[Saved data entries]
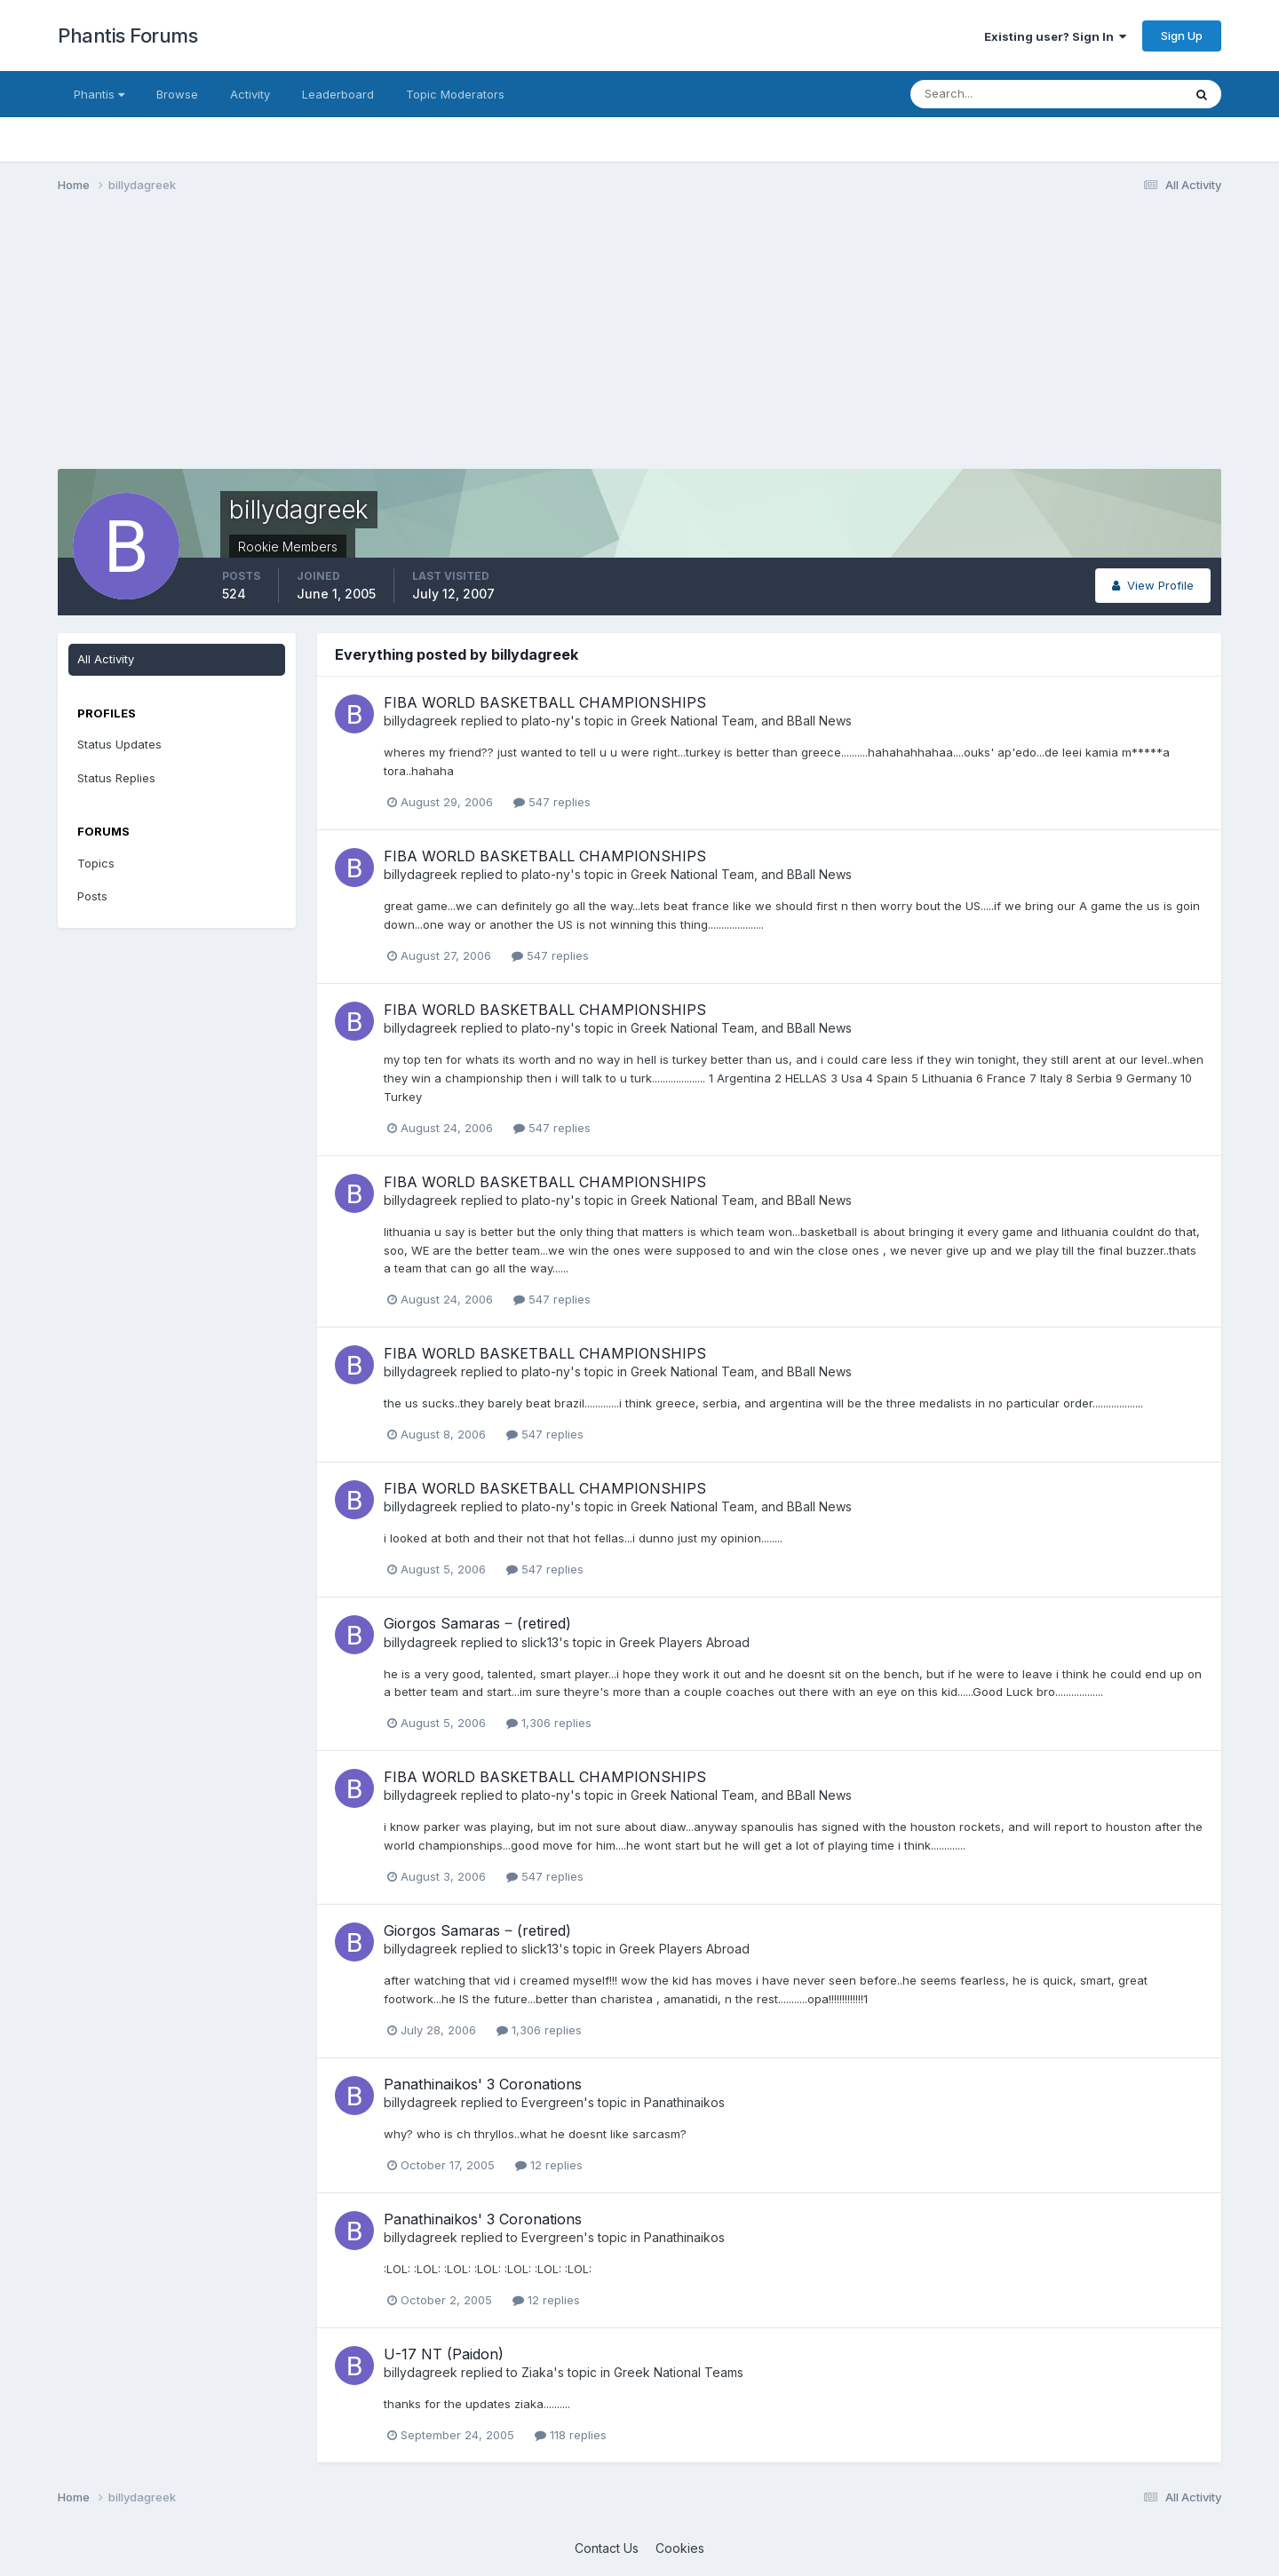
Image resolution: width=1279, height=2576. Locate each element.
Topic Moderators (455, 94)
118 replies (571, 2435)
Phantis (99, 94)
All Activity (105, 659)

**Task item:**
Transcribe exactly, please, the lines from the one with "Topic Moderators (455, 94)" to the last line of the entries above, ends included.

**Answer to this task:**
Topic Moderators (455, 94)
118 replies (571, 2435)
Phantis (99, 94)
All Activity (105, 659)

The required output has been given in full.